I’ve heard rumors that Telus is getting into the 3G marketplace and this is good news for those of us that would like to have more advanced phones that can’t connect them to a CDMA network. Recently I noticed that Telus is now claiming to have “Canada’s Largest 3G Network”.
Once I saw this, I wanted to find out more about the 3G network vs. the EVDO network. Telus already has the infrastructure set up so could this be true?
Here’s the lowdown:
CDMA2000 Network used by Telus. Enhancements to this network protocol are CDMA1xRTT (known as 1x), EV-DO, and EV-DO Rev. A. CDMA at best is considered a 2.75G network – not 3G. Also EV-DO is limited to CDMA networks and not GSM networks.
HSDPA (GSM Network 3G resides on) Network used by Rogers. To get an idea of the HSDPA technology, please check the Wikipedia entry here. Part of this network technology is EDGE (Enhanced Data rates for GSM Evolution), and this is a step up from the standard HSDPA network.
The biggest problem with these networks is that they can actually run over the same frequencies, and modulation, packet information, and actual mechanics separate CDMA (EV-DO) from HSDPA (3G). We typically assume that any network that claims to have 3G (litterally, 3rd Generation) is a GSM/HSDPA network. Phones that use the GSM/HSDPA network usually have one or more SIM card slots that allow you to drop in the SIM of your favorite provider and you are up and running. Telus’ 3G network has nothing to do with this at all however.
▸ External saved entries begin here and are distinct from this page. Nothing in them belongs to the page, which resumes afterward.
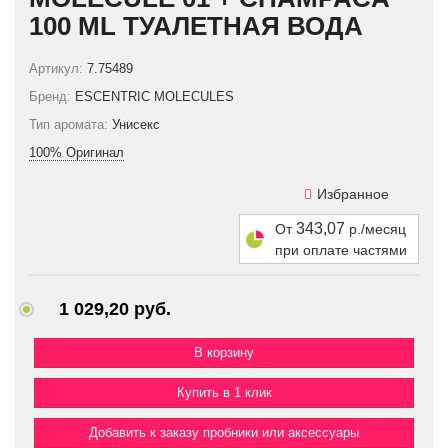
100 ML ТУАЛЕТНАЯ ВОДА
Артикул:
7.75489
Бренд:
ESCENTRIC MOLECULES
Тип аромата:
Унисекс
100% Оригинал
Избранное
343,07
От
р./месяц
при оплате частями
1 029,20 руб.
Купить в 1 клик
Добавить к заказу пробники или аксессуары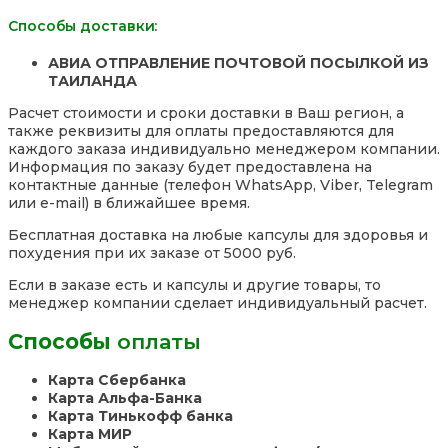
Способы доставки:
АВИА ОТПРАВЛЕНИЕ ПОЧТОВОЙ ПОСЫЛКОЙ ИЗ
ТАИЛАНДА
Расчет стоимости и сроки доставки в Ваш регион, а
также реквизиты для оплаты предоставляются для
каждого заказа индивидуально менеджером компании.
Информация по заказу будет предоставлена на
контактные данные (телефон WhatsApp, Viber, Telegram
или e-mail) в ближайшее время.
Бесплатная доставка на любые капсулы для здоровья и
похудения при их заказе от 5000 руб.
Если в заказе есть и капсулы и другие товары, то
менеджер компании сделает индивидуальный расчет.
Способы
оплаты
Карта Сбербанка
Карта Альфа-Банка
Карта Тинькофф банка
Карта МИР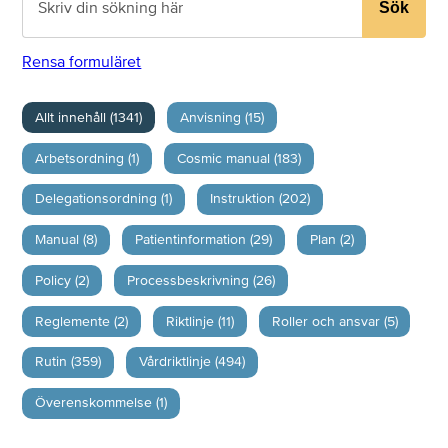
Sök
Rensa formuläret
Allt innehåll (1341)
Anvisning (15)
Arbetsordning (1)
Cosmic manual (183)
Delegationsordning (1)
Instruktion (202)
Manual (8)
Patientinformation (29)
Plan (2)
Policy (2)
Processbeskrivning (26)
Reglemente (2)
Riktlinje (11)
Roller och ansvar (5)
Rutin (359)
Vårdriktlinje (494)
Överenskommelse (1)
I spent quite a bit of time of the phone with Telus and was told that Telus thinks their network is a 3rd Generation network so they want to get on the “3G” bandwagon. Much like companies jumped on the “XP” bandwagon back in 2003. The end result is that you can’t get an iPhone 3G on the Telus network, or any other “unlocked” phone from your favorite provider. Telus is still living on the CDMA bandwagon, and according to their Public Relations department has no intention of going 3G. When questioned about their claim to be “Canada’s Largest 3G Network”, they responded “We feel that our network is 3G.” Wow.
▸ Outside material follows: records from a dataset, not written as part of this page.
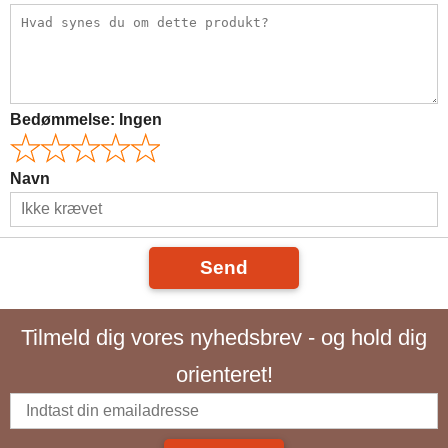
Bedømmelse:
Ingen
Navn
Send
Tilmeld dig vores nyhedsbrev - og hold dig
orienteret!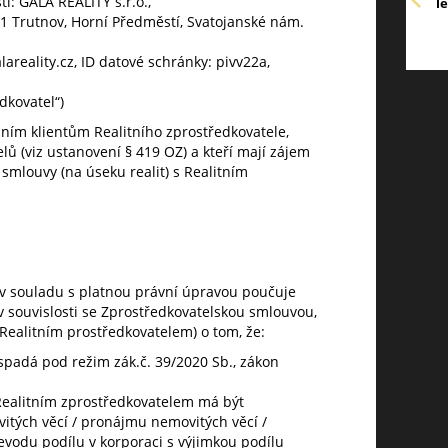
i: GALA REALITY s.r.o.,
l
01 Trutnov, Horní Předměstí, Svatojanské nám.
lareality.cz, ID datové schránky: pivv22a,
edkovatel“)
ním klientům Realitního zprostředkovatele,
elů (viz ustanovení § 419 OZ) a kteří mají zájem
smlouvy (na úseku realit) s Realitním
o v souladu s platnou právní úpravou poučuje
 souvislosti se Zprostředkovatelskou smlouvou,
Realitním prostředkovatelem) o tom, že:
spadá pod režim zák.č. 39/2020 Sb., zákon
ealitním zprostředkovatelem má být
itých věcí / pronájmu nemovitých věcí /
vodu podílu v korporaci s výjimkou podílu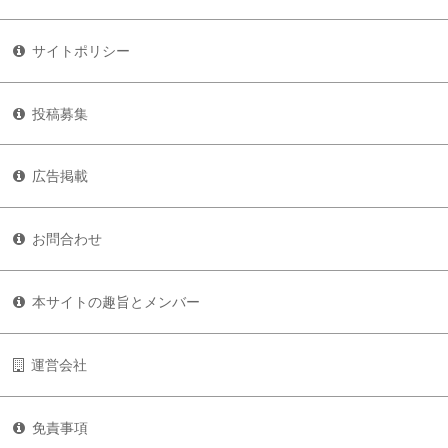
サイトポリシー
投稿募集
広告掲載
お問合わせ
本サイトの趣旨とメンバー
運営会社
免責事項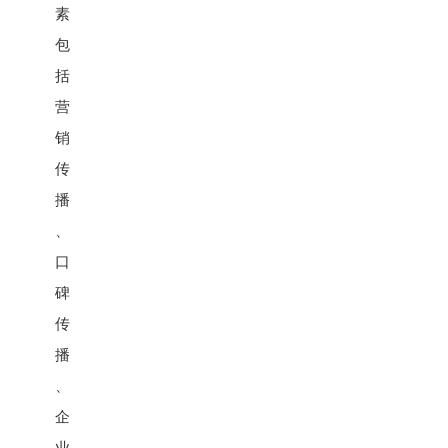
素
包
括
营
销
传
播
、
口
碑
传
播
、
企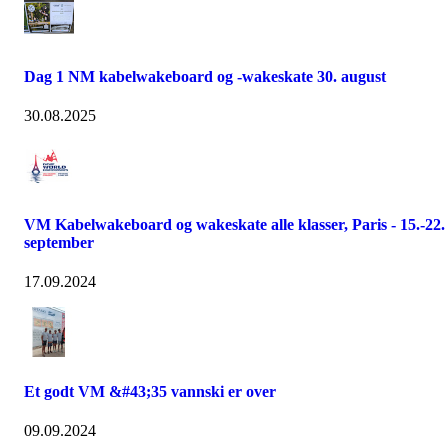
Dag 1 NM kabelwakeboard og -wakeskate 30. august
30.08.2025
VM Kabelwakeboard og wakeskate alle klasser, Paris - 15.-22.
september
17.09.2024
Et godt VM &#43;35 vannski er over
09.09.2024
I feel that my Explorer should be jacked up and know me by name but it doesn’t. I feel that I should be able to make money by blogging, but it doesn’t seem to happen. Telus openly admitted that they don’t have a “3G” network but want the consumers to feel comfortable and not limited on the Telus network. That’s a great idea – confuse the consumer and make them think they have better service, quality and functionality than they actually are purchasing. Sounds like they think they have a lot of stupid customers who don’t know any better doesn’t it?
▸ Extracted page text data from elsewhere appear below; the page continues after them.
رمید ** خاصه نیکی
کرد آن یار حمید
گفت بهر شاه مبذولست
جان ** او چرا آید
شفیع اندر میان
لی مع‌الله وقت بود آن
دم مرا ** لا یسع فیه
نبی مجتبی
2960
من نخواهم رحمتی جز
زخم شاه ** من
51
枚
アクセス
As with everything today, marketing hype is everywhere and cannot be trusted. Please research every product purchase you make and don’t expect to grab the new Nokia N96 from TigerDirect.ca to activate on Telus. Both the phone and the provider say they support 3G, but they aren’t compatible. Don’t confuse 3G with GSM – although it used to mean support for the same network, Teuls has crossed the line into mass confusion. It’s just that simple, or convoluted – take your pick.